Katalin Varga: it’s the kind of title that, beyond telling you its subject is a woman, gives nothing away and encourages you to look more closely at the synopsis and credits. You then discover it’s a Rumanian-Hungarian-UK co-production, with a first time English-speaking writer-director, Peter Strickland, at the helm. You also discover that, at its core, it’s a rape-revenge film.
If the film is more The Virgin Spring than Last House on the Left in its art-house rather than exploitation trappings, its nevertheless still a daunting combination of film-maker and material that’s far easier to get wrong than right.
As an outsider Strickland one obvious advantage: he can engage with subject matter the insider cannot. But he also thereby suffers from an obvious disadvantage: can he really understand this subject matter as an insider would. (And, if so, perhaps we then might ask which insider’s perspective that we are we talking about, that of the male perpetrator, the female victim or some third party?)
Happily Strickland proves more than adequate to the challenge he has imposed on himself, as he exposes male and female attitudes that seem both universal and the product of specific historical circumstances; draws nuanced and believable performances from his cast; and reveals an eye for landscape and place that for me recalled early Werner Herzog – perhaps not a surprising connection when we consider Katalin Varga’s Transylvanian setting and the at times Popul Vuh quality of its ambient score.

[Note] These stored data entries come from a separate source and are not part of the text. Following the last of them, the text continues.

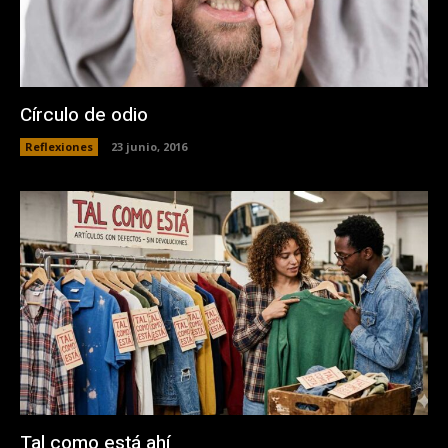
Círculo de odio
Reflexiones
23 junio, 2016
Tal como está ahí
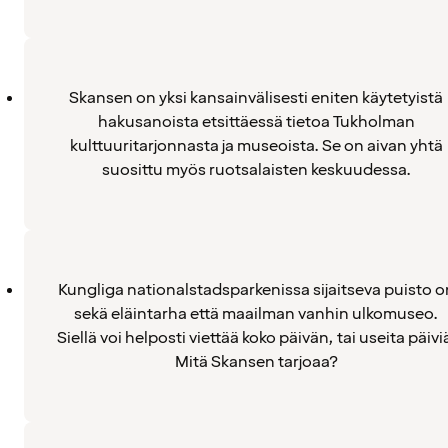
Skansen on yksi kansainvälisesti eniten käytetyistä
hakusanoista etsittäessä tietoa Tukholman
kulttuuritarjonnasta ja museoista. Se on aivan yhtä
suosittu myös ruotsalaisten keskuudessa.
Kungliga nationalstadsparkenissa sijaitseva puisto o
sekä eläintarha että maailman vanhin ulkomuseo.
Siellä voi helposti viettää koko päivän, tai useita päivi
Mitä Skansen tarjoaa?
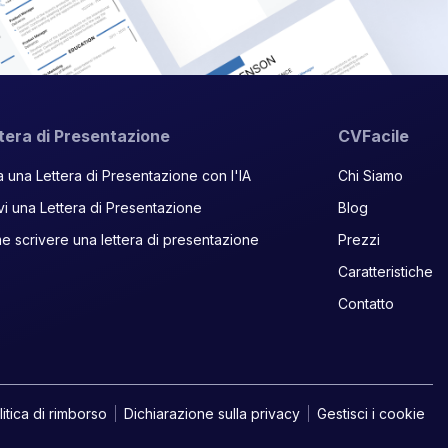
tera di Presentazione
CVFacile
 una Lettera di Presentazione con l'IA
Chi Siamo
vi una Lettera di Presentazione
Blog
 scrivere una lettera di presentazione
Prezzi
Caratteristiche
Contatto
litica di rimborso
Dichiarazione sulla privacy
Gestisci i cookie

In particular, we see how the importance of honour and vendetta, coupled with a distinctly unforgiving notion of Christianity, lead to tragedy:
Katalin has concealed the secret of her rape from her husband for ten years. He thinks he is the father of (t)he(i)r child, Orban. When Katalin finally confides in a trusted friend word nevertheless gets to her husband, who orders that they leave for shaming him. Telling Orban that his grandmother is ill, Katalin sets off in search of revenge on the men who have wronged her…
But if the story thus suggests a timelessness, the omnipresence of the mobile phone – the sole piece of (post-)modern technology present, indicates that the film is set in the post-revolutionary present. The further tragedy, if we think about the implied resurgence of Christianity post-communism and the officially atheist situation during communist rule, is how little the position of women seems to have changed over the course of two or three generations.